::: DATA FOR THIS EXERCISE :::
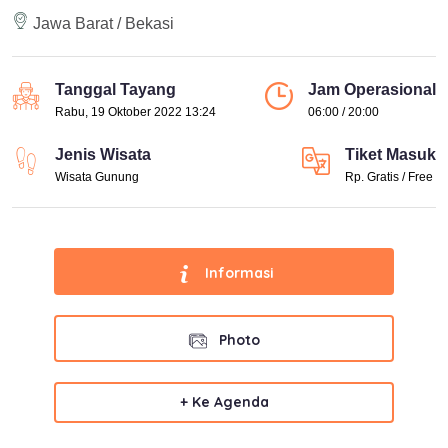
Jawa Barat / Bekasi
Tanggal Tayang
Jam Operasional
Rabu, 19 Oktober 2022 13:24
06:00 / 20:00
Jenis Wisata
Tiket Masuk
Wisata Gunung
Rp. Gratis / Free
Informasi
Photo
+ Ke Agenda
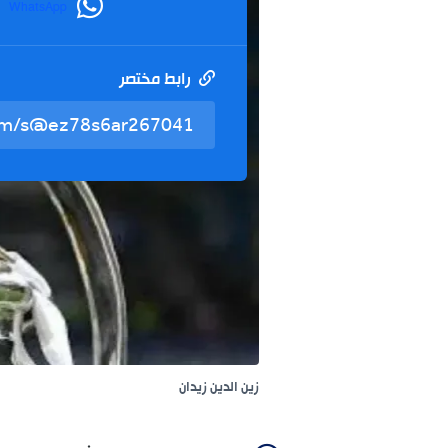
WhatsApp
رابط مختصر
زين الدين زيدان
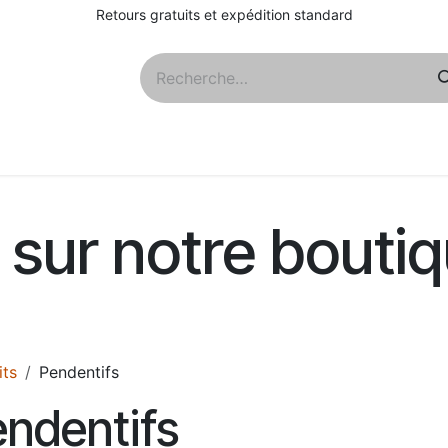
Retours gratuits et expédition standard
Qs
À propos
sur notre boutiq
its
Pendentifs
ndentifs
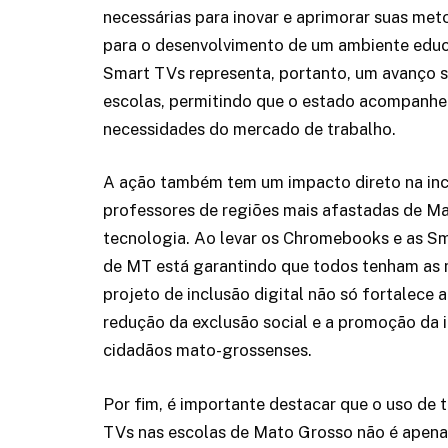
necessárias para inovar e aprimorar suas met
para o desenvolvimento de um ambiente educ
Smart TVs representa, portanto, um avanço s
escolas, permitindo que o estado acompanhe 
necessidades do mercado de trabalho.
A ação também tem um impacto direto na incl
professores de regiões mais afastadas de Ma
tecnologia. Ao levar os Chromebooks e as Sm
de MT está garantindo que todos tenham as
projeto de inclusão digital não só fortalece
redução da exclusão social e a promoção da 
cidadãos mato-grossenses.
Por fim, é importante destacar que o uso d
TVs nas escolas de Mato Grosso não é apena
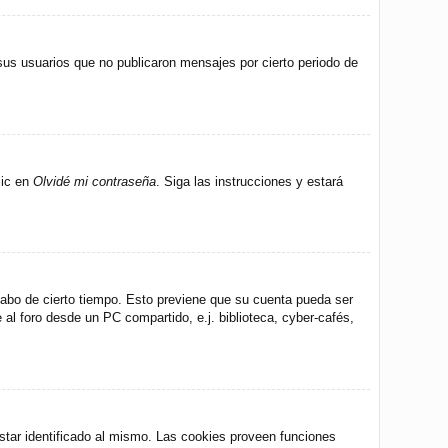
us usuarios que no publicaron mensajes por cierto periodo de
lic en
Olvidé mi contraseña
. Siga las instrucciones y estará
 cabo de cierto tiempo. Esto previene que su cuenta pueda ser
al foro desde un PC compartido, e.j. biblioteca, cyber-cafés,
star identificado al mismo. Las cookies proveen funciones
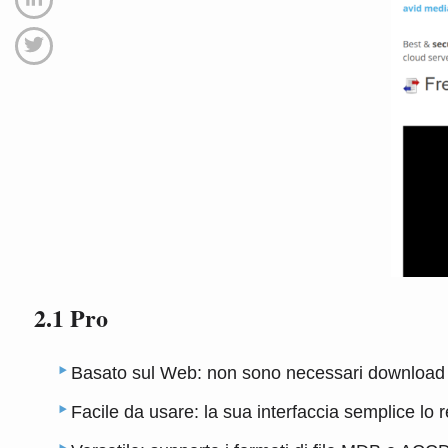
2.1 Pro
Basato sul Web: non sono necessari download o
Facile da usare: la sua interfaccia semplice lo r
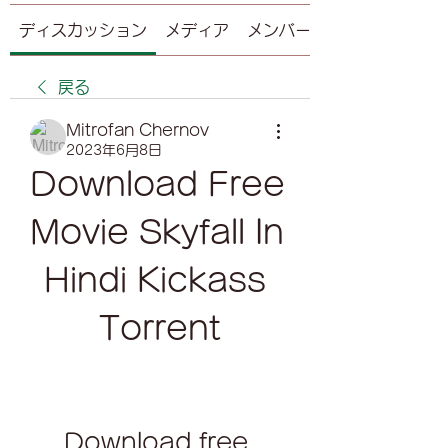
ディスカッション
メディア
メンバー
戻る
Mitrofan Chernov
2023年6月8日
Download Free 
Movie Skyfall In 
Hindi Kickass 
Torrent
Download free 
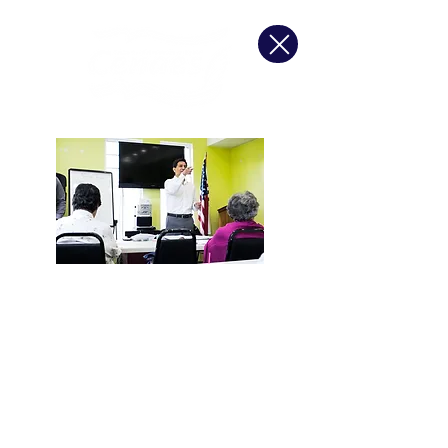
El paquete Make an Impact
proporcionará a nuestra
organización herramientas de
medios digitales esenciales
(computadoras portátiles, pantallas
de televisión y tecnología educativa)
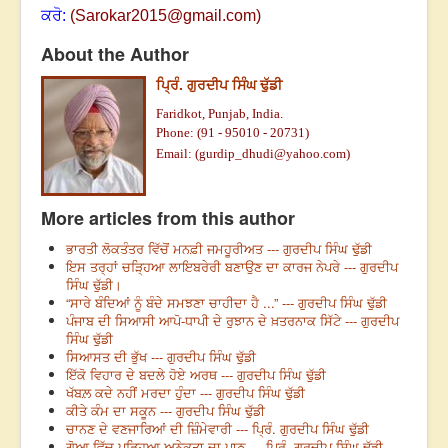
ਕਰੋ:
(
Sarokar2015@gmail.com
)
About the Author
ਪ੍ਰਿੰ. ਗੁਰਦੀਪ ਸਿੰਘ ਢੁੱਡੀ
Faridkot, Punjab, India.
Phone: (91 - 95010 - 20731)
Email: (
gurdip_dhudi@yahoo.com
)
More articles from this author
ਭਾਰਤੀ ਲੋਕਤੰਤਰ ਵਿੱਚੋਂ ਮਨਫ਼ੀ ਜਮਹੂਰੀਅਤ --- ਗੁਰਦੀਪ ਸਿੰਘ ਢੁੱਡੀ
ਇਸ ਤਰ੍ਹਾਂ ਚੜ੍ਹਿਆ ਲਾਇਬਰੇਰੀ ਬਣਾਉਣ ਦਾ ਕਾਰਜ ਨੇਪਰੇ --- ਗੁਰਦੀਪ
ਸਿੰਘ ਢੁੱਡੀ।
“ਸਾਰੇ ਬੰਦਿਆਂ ਨੂੰ ਬੰਦੇ ਸਮਝਣਾ ਚਾਹੀਦਾ ਹੈ ...” --- ਗੁਰਦੀਪ ਸਿੰਘ ਢੁੱਡੀ
ਪੰਜਾਬ ਦੀ ਸਿਆਸੀ ਆਪੋ-ਧਾਪੀ ਦੇ ਰੁਝਾਨ ਦੇ ਖ਼ਤਰਨਾਕ ਸਿੱਟੇ --- ਗੁਰਦੀਪ
ਸਿੰਘ ਢੁੱਡੀ
ਸਿਆਸਤ ਦੀ ਭੁੱਖ --- ਗੁਰਦੀਪ ਸਿੰਘ ਢੁੱਡੀ
ਇੱਕੋ ਵਿਹਾਰ ਦੇ ਬਦਲੇ ਹੋਏ ਅਰਥ --- ਗੁਰਦੀਪ ਸਿੰਘ ਢੁੱਡੀ
ਖੱਬਲ਼ ਕਦੇ ਨਹੀਂ ਮਰਦਾ ਹੁੰਦਾ --- ਗੁਰਦੀਪ ਸਿੰਘ ਢੁੱਡੀ
ਕੀਤੇ ਕੰਮ ਦਾ ਸਕੂਨ --- ਗੁਰਦੀਪ ਸਿੰਘ ਢੁੱਡੀ
ਚਾਨਣ ਦੇ ਵਣਜਾਰਿਆਂ ਦੀ ਜ਼ਿੰਮੇਵਾਰੀ --- ਪ੍ਰਿੰ. ਗੁਰਦੀਪ ਸਿੰਘ ਢੁੱਡੀ
ਗੋਆ ਵਿੱਚ ਪੜ੍ਹਿਆ ਅਨੇਕਤਾ ਦਾ ਪਾਠ --- ਪ੍ਰਿੰ. ਗੁਰਦੀਪ ਸਿੰਘ ਢੁੱਡੀ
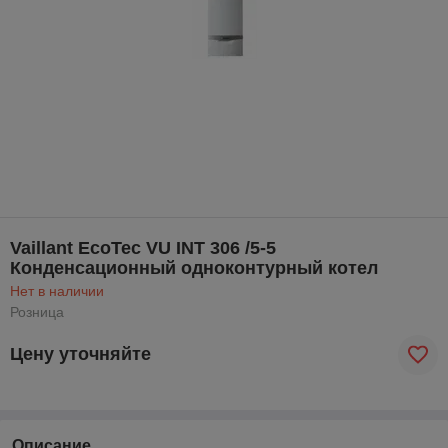
Vaillant EcoTec VU INT 306 /5-5
Конденсационный одноконтурный котел
Нет в наличии
Розница
Цену уточняйте
Описание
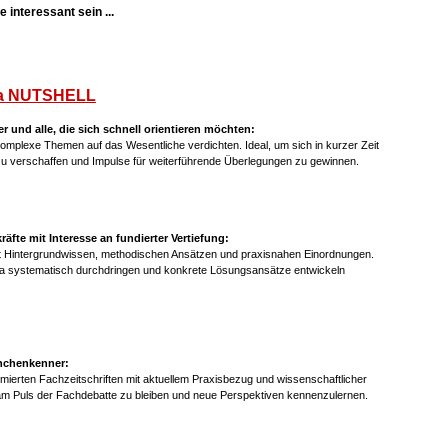
 interessant sein ...
a NUTSHELL
er und alle, die sich schnell orientieren möchten:
mplexe Themen auf das Wesentliche verdichten. Ideal, um sich in kurzer Zeit
 zu verschaffen und Impulse für weiterführende Überlegungen zu gewinnen.
fte mit Interesse an fundierter Vertiefung:
it Hintergrundwissen, methodischen Ansätzen und praxisnahen Einordnungen.
ma systematisch durchdringen und konkrete Lösungsansätze entwickeln
anchenkenner:
mierten Fachzeitschriften mit aktuellem Praxisbezug und wissenschaftlicher
am Puls der Fachdebatte zu bleiben und neue Perspektiven kennenzulernen.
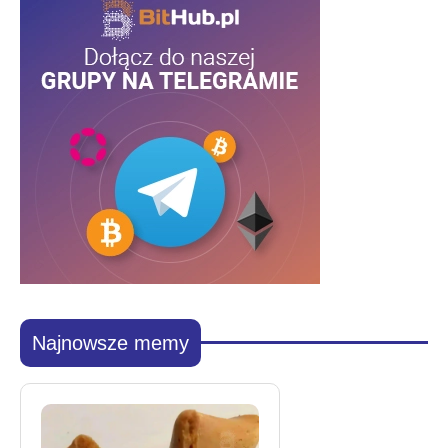
Najnowsze memy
:::
### ASSIGNMENT
Check each line of the material for the string "sich" and state how many lines contain it, with only the number as the answer.

### EXERCISE ANSWER
2